PROBLEM TO WORK ON:
Transcribe all the records exactly and omit any images they hold.

GIVEN RECORDS:
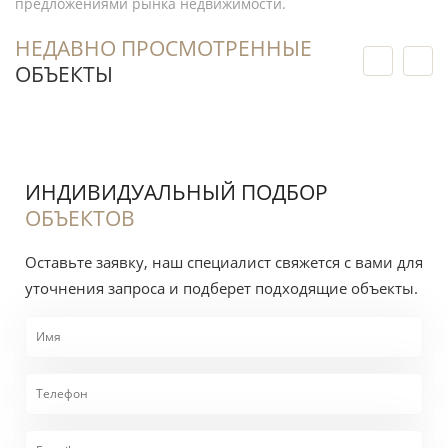
предложениями рынка недвижимости.
покупателю?
НЕДАВНО ПРОСМОТРЕННЫЕ
ОБЪЕКТЫ
Нужна проверка конкретного лота Imkan,
сравнение планировок и стратегии покупки?
Как
мы проверяем застройщиков →
ИНДИВИДУАЛЬНЫЙ ПОДБОР
ОБЪЕКТОВ
Оставьте заявку, наш специалист свяжется с вами для
уточнения запроса и подберет подходящие объекты.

WRITTEN SOLUTION:
предложениями рынка недвижимости.
покупателю?
НЕДАВНО ПРОСМОТРЕННЫЕ
ОБЪЕКТЫ
Нужна проверка конкретного лота Imkan,
сравнение планировок и стратегии покупки?
Как
мы проверяем застройщиков →
ИНДИВИДУАЛЬНЫЙ ПОДБОР
ОБЪЕКТОВ
Оставьте заявку, наш специалист свяжется с вами для
уточнения запроса и подберет подходящие объекты.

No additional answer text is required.